My life, how I love thee!

No Drama Tuesdays

I like people, but they are so strange sometimes.   Something that confounds me is how some folks make so much drama in their lives.    Some days it feels like I’m dealing with wave after wave of unreasonable demands and people’s overinflated narratives!    Somehow people manage to escalate the most minor problems into harrowing personal crises, or will claim incredible victories over molehills, or will just generally make an ass out of themselves…Things are so peaceful... it must be time for me to make a scene

Students are great at this.   I’ve noticed how some students manage to, week after week have some story of woe that keeps them from turning in their homework, studying for tests, or otherwise doing their schoolwork.*

I would like to start a tradition:   No Drama Tuesdays.   Don’t create drama, don’t feed drama, and fix problems rationally with as little fanfare as possible.
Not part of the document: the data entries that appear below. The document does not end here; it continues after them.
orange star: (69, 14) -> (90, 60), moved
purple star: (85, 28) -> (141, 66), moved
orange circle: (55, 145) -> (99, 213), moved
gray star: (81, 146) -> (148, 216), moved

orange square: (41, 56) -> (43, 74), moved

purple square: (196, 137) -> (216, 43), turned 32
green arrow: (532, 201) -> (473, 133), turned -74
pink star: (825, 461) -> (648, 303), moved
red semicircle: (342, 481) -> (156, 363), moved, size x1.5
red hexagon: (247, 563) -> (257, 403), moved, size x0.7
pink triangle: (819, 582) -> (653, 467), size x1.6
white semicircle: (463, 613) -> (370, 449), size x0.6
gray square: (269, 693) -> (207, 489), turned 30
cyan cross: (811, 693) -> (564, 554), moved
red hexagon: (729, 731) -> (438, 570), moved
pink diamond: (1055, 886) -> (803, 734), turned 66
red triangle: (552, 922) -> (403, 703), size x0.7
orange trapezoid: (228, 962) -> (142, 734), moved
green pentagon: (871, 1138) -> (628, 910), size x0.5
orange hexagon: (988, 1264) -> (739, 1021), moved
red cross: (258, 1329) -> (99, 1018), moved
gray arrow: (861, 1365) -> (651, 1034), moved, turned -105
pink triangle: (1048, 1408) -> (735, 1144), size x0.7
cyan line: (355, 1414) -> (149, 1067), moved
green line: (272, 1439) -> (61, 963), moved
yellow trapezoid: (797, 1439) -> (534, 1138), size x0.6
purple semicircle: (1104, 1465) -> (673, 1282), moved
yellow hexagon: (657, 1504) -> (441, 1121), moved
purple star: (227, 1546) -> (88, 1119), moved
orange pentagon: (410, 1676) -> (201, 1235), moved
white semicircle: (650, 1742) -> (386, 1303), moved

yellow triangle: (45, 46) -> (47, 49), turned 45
So here is what I would like to see, on Tuesdays**:

  • If it isn’t your problem, mind your own business
  • No whining about your own troubles
  • No gossiping about other people’s troubles
  • Take responsibility for your own problems, quietly and gracefully.
  • As much as possible keep your ego out of problems
  • If trouble seems likely, think how to avoid it, fix it, or ameliorate it
  • Realize that there is no actual pressure on you to be happy, or sad… and no one can actually tell you what to feel.

 

Is that a deal?

 

* Yes, I know life interferes in the best made plans.   At a certain point, it becomes clear that the only common element in the person’s life drama is the person.

** If this tradition happens on other days of the week, that would be nice too.

Mental in the Classroom

One of the reasons I love teaching in a community college is that my students want to be there.   The biggest hurdle I think any instructor can face is the indifference of a student.  In order to learn, a person has to want to learn.   Otherwise, there isn’t the motivation to put in the time and effort that is necessary to learn and grow.   People often bring their own obstacles to learning, both inside and outside of the class.   Scheduling, family and work obligations make up a good part of these obstacles, but the subtle problems of mental illness can be more challenging because they are obstacles we can’t directly see.

Accepting mental illness

The first hurdle with dealing with mental illness is bringing it out into the open.   It’s common for a person (not just students) to think that they are stupid, lazy, or incapable of focus when they have a mental illness.  One of the things that I like to emphasize is that brain and body are all one piece, they cannot exist without the other.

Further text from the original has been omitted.